[Saved data entries]
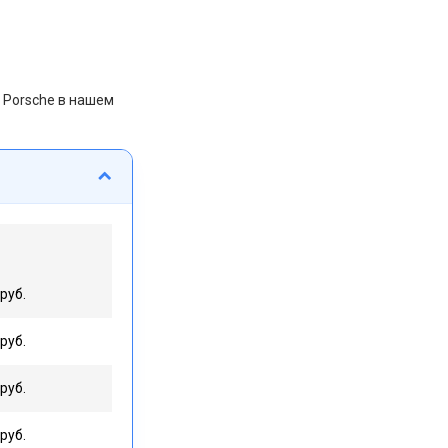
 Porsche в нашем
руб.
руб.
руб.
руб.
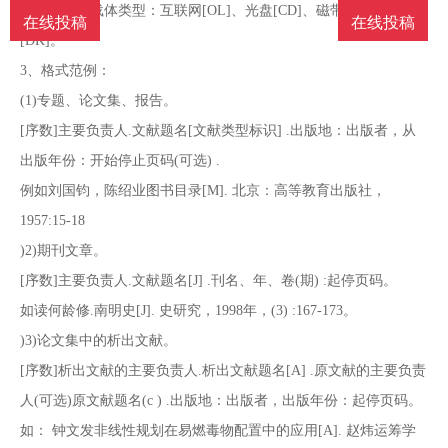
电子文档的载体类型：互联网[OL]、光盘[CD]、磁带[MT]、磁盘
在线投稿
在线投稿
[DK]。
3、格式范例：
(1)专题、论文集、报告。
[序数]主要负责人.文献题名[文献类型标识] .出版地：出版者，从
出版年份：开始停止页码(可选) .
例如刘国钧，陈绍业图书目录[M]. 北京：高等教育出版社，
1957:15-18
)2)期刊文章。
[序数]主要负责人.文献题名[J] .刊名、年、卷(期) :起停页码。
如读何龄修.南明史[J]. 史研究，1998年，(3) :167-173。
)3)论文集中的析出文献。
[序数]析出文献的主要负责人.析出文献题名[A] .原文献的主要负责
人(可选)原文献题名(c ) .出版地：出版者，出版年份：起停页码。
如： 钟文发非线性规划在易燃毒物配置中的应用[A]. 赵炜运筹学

==

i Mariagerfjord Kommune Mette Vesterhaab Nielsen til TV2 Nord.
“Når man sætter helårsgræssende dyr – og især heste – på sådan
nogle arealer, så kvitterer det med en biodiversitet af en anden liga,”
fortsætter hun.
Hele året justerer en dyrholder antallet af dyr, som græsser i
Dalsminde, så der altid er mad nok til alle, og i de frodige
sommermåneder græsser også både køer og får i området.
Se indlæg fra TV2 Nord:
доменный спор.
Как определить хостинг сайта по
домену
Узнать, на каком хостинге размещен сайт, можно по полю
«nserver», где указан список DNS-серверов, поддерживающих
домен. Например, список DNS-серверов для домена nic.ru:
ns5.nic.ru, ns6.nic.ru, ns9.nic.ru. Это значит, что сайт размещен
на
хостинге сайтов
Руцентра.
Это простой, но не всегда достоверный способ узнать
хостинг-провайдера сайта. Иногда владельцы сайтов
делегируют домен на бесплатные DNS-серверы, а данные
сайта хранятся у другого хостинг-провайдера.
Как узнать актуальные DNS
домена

_WORK INSTRUCTIONS_
Copy out, exactly and alone, the lines of the entries above between the ones holding "список DNS-серверов, поддерживающих" and "делегируют домен на", inclusive.

_ANSWER BOX_
«nserver», где указан список DNS-серверов, поддерживающих
домен. Например, список DNS-серверов для домена nic.ru:
ns5.nic.ru, ns6.nic.ru, ns9.nic.ru. Это значит, что сайт размещен
на
хостинге сайтов
Руцентра.
Это простой, но не всегда достоверный способ узнать
хостинг-провайдера сайта. Иногда владельцы сайтов
делегируют домен на бесплатные DNS-серверы, а данные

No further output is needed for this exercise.